Rising from the sofa in a brilliant hot-pink whirl, stalking back and forth across the living room on stiltlike legs that ought to have been awkward but were the essence of grace, looking incredibly tall to Reese because he was still sitting on the moiré chair, pausing now and standing provocatively hip-shot in thought, then pacing again, Teddy Bertlesman considered the possibilities and enumerated them: “Well, okay, he owns property—mostly small houses—all over the county. Right now … the only ones not rented … let me see … One, there’s a little bungalow in Orange, a place on Pine Street, but I don’t figure he’d be there because he’s having some work done on it—a new bathroom, improvements to the kitchen. He wouldn’t hide where there’re going to be workmen coming and going. Two, there’s half of a duplex in Yorba Linda …”

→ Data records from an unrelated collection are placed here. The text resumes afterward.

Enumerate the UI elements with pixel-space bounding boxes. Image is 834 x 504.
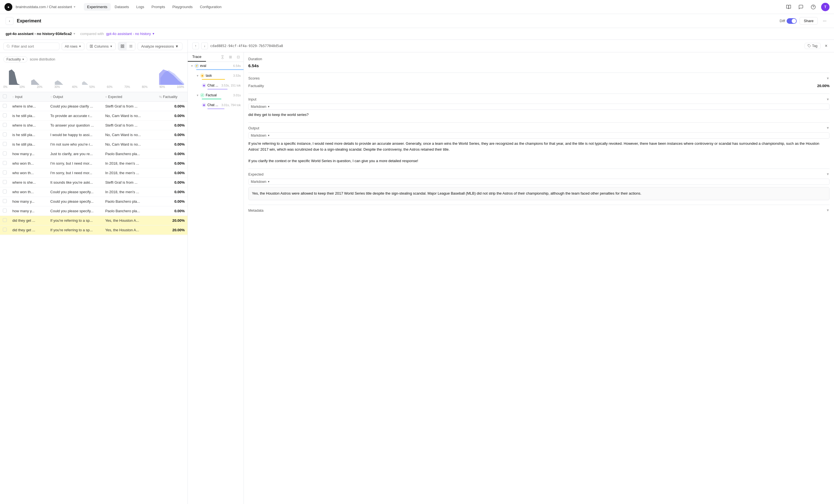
- metadata-expand[interactable]: ▼: [826, 208, 830, 212]
- trace-task[interactable]: ▼ ◉ task 3.53s: [193, 72, 243, 82]
- scores-expand[interactable]: ▼: [826, 76, 830, 81]
- row-checkbox[interactable]: [0, 111, 9, 121]
- cell-output: I would be happy to assi...: [48, 130, 103, 140]
- table-row[interactable]: is he still pla... I would be happy to a…: [0, 130, 188, 140]
- trace-settings-btn[interactable]: [219, 54, 226, 60]
- cell-factuality: 0.00%: [156, 197, 188, 206]
- cell-factuality: 0.00%: [156, 111, 188, 121]
- row-checkbox[interactable]: [0, 121, 9, 130]
- view-grid-btn[interactable]: [118, 42, 127, 50]
- all-rows-filter[interactable]: All rows ▼: [62, 43, 84, 50]
- back-button[interactable]: ‹: [6, 17, 14, 25]
- table-row[interactable]: who won th... I'm sorry, but I need mor.…: [0, 168, 188, 178]
- table-row[interactable]: how many y... Just to clarify, are you r…: [0, 149, 188, 159]
- diff-toggle-switch[interactable]: [787, 18, 797, 24]
- row-checkbox[interactable]: [0, 197, 9, 206]
- trace-fullscreen-btn[interactable]: ⊡: [235, 54, 241, 60]
- row-checkbox[interactable]: [0, 216, 9, 225]
- nav-item-prompts[interactable]: Prompts: [148, 3, 169, 10]
- top-navigation: ● braintrustdata.com / Chat assistant ▼ …: [0, 0, 834, 14]
- row-checkbox[interactable]: [0, 225, 9, 235]
- search-input[interactable]: [12, 44, 56, 48]
- nav-item-logs[interactable]: Logs: [133, 3, 148, 10]
- cell-factuality: 0.00%: [156, 206, 188, 216]
- table-row[interactable]: how many y... Could you please specify..…: [0, 206, 188, 216]
- input-markdown-select[interactable]: Markdown ▼: [248, 104, 830, 110]
- cell-expected: Paolo Banchero pla...: [102, 149, 156, 159]
- tag-button[interactable]: Tag: [805, 43, 820, 49]
- trace-tabs: Trace ⊞ ⊡: [188, 52, 243, 62]
- share-button[interactable]: Share: [799, 17, 818, 25]
- row-checkbox[interactable]: [0, 178, 9, 187]
- row-checkbox[interactable]: [0, 168, 9, 178]
- duration-section: Duration 6.54s: [248, 57, 830, 68]
- sub-header: ‹ Experiment Diff Share ⋯: [0, 14, 834, 28]
- nav-item-playgrounds[interactable]: Playgrounds: [169, 3, 196, 10]
- sub-header-right: Diff Share ⋯: [780, 17, 828, 25]
- view-list-btn[interactable]: [127, 42, 135, 50]
- output-expand[interactable]: ▼: [826, 126, 830, 130]
- factual-bar: [202, 98, 221, 99]
- row-checkbox[interactable]: [0, 159, 9, 168]
- nav-item-configuration[interactable]: Configuration: [196, 3, 225, 10]
- columns-caret: ▼: [110, 45, 113, 48]
- close-button[interactable]: ×: [823, 43, 830, 49]
- book-icon-btn[interactable]: [784, 2, 793, 12]
- nav-item-experiments[interactable]: Experiments: [84, 3, 111, 10]
- table-row[interactable]: where is she... It sounds like you're as…: [0, 178, 188, 187]
- trace-eval[interactable]: ▼ ⚡ eval 6.54s: [188, 62, 243, 72]
- columns-filter[interactable]: Columns ▼: [87, 43, 115, 50]
- breadcrumb[interactable]: braintrustdata.com / Chat assistant ▼: [16, 5, 76, 9]
- trace-chat-1[interactable]: ◉ Chat ... 3.53s, 151 tok: [199, 82, 243, 91]
- cell-expected: No, Cam Ward is no...: [102, 111, 156, 121]
- compare-link[interactable]: gpt-4o assistant - no history ▼: [106, 32, 155, 36]
- chat-icon-btn[interactable]: [796, 2, 806, 12]
- table-row[interactable]: how many y... Could you please specify..…: [0, 197, 188, 206]
- table-row[interactable]: who won th... I'm sorry, but I need mor.…: [0, 159, 188, 168]
- table-row[interactable]: where is she... To answer your question …: [0, 121, 188, 130]
- row-checkbox[interactable]: [0, 149, 9, 159]
- table-row[interactable]: where is she... Could you please clarify…: [0, 101, 188, 111]
- factuality-chip[interactable]: Factuality ▼: [3, 56, 27, 63]
- trace-tab[interactable]: Trace: [188, 52, 206, 62]
- input-expand[interactable]: ▼: [826, 97, 830, 101]
- table-row[interactable]: did they get ... If you're referring to …: [0, 225, 188, 235]
- table-row[interactable]: is he still pla... I'm not sure who you'…: [0, 140, 188, 149]
- cell-expected: Paolo Banchero pla...: [102, 197, 156, 206]
- factual-time: 3.01s: [233, 93, 241, 97]
- comparison-bar: gpt-4o assistant - no history-934e5ca2 ▼…: [0, 28, 834, 40]
- row-checkbox[interactable]: [0, 130, 9, 140]
- cell-factuality: 0.00%: [156, 121, 188, 130]
- output-markdown-select[interactable]: Markdown ▼: [248, 133, 830, 139]
- svg-rect-8: [121, 46, 122, 48]
- factuality-score-value: 20.00%: [817, 84, 830, 88]
- expected-expand[interactable]: ▼: [826, 172, 830, 176]
- compared-with-label: compared with: [80, 32, 104, 36]
- analyze-button[interactable]: Analyze regressions ▼: [138, 43, 182, 50]
- current-version[interactable]: gpt-4o assistant - no history-934e5ca2 ▼: [6, 32, 76, 36]
- search-box[interactable]: [3, 43, 60, 50]
- version-caret: ▼: [73, 32, 76, 35]
- divider-5: [248, 205, 830, 205]
- row-checkbox[interactable]: [0, 206, 9, 216]
- th-output: ↑Output: [48, 92, 103, 101]
- table-row[interactable]: did they get ... If you're referring to …: [0, 216, 188, 225]
- trace-chat-2[interactable]: ◉ Chat ... 3.01s, 794 tok: [199, 101, 243, 111]
- main-content: All rows ▼ Columns ▼ Analyze regressions…: [0, 40, 834, 504]
- next-record-button[interactable]: ↓: [201, 43, 208, 49]
- trace-indent-1: ▼ ◉ task 3.53s ◉ Chat ... 3.53s,: [188, 72, 243, 111]
- avatar[interactable]: T: [821, 3, 830, 11]
- row-checkbox[interactable]: [0, 140, 9, 149]
- help-icon-btn[interactable]: [809, 2, 818, 12]
- row-checkbox[interactable]: [0, 187, 9, 197]
- prev-record-button[interactable]: ↑: [192, 43, 199, 49]
- trace-layout-btn[interactable]: ⊞: [227, 54, 234, 60]
- more-options-button[interactable]: ⋯: [820, 17, 828, 25]
- nav-item-datasets[interactable]: Datasets: [111, 3, 132, 10]
- row-checkbox[interactable]: [0, 101, 9, 111]
- table-row[interactable]: is he still pla... To provide an accurat…: [0, 111, 188, 121]
- chat1-icon: ◉: [202, 83, 206, 88]
- trace-factual[interactable]: ▼ ✓ Factual 3.01s: [193, 91, 243, 101]
- expected-markdown-select[interactable]: Markdown ▼: [248, 179, 830, 185]
- table-row[interactable]: who won th... Could you please specify..…: [0, 187, 188, 197]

Reese listened to her, but for the moment he did not care what she said; he left that part to Julio. All Reese had the capacity to care about was the way she looked and moved and sounded; she filled all his senses to capacity, leaving no room for anything else. At a distance she had seemed angular, birdlike, but up close she was a gazelle, lean and swift and not the least angular. Her size was less impressive than her fluidity, which was like that of a professional dancer, and her fluidity was less impressive than her suppleness, and her suppleness was less impressive than her beauty, and her beauty was less impressive than her intelligence and energy and flair.
Even when her pacing took her away from the window wall, she was surrounded by a nimbus of light. To Reese, she seemed to glow.
He had felt nothing like this in five years, since his Janet had been killed by the men in the van who’d tried to snatch little Esther that day in the park. He wondered if Teddy Bertlesman had taken special notice of him, too, or whether he was just another lump of a cop to her. He wondered how he could approach her without making a fool of himself and without giving offense. He wondered if there could ever be anything between a woman like her and a man like him. He wondered if he could live without her. He wondered when he was going to be able to breathe again. He wondered if his feelings showed. He didn’t care if they showed.
“ … the motel!” Teddy stopped pacing, looked startled for a moment, then grinned. An amazingly lovely grin. “Yes, of course, that would be the most likely place.”
“He owns a motel?” Julio asked.
“A run-down place in Las Vegas,” Teddy said. “He just bought it. Formed a new corporation to make the purchase. Might take the feds a while to tumble to the place because it’s such a recent acquisition and in another state. Place is empty, out of business, but it was sold with furnishings. Even the manager’s apartment was furnished, I think, so Ben and Rachael could squirrel away there in comfort.”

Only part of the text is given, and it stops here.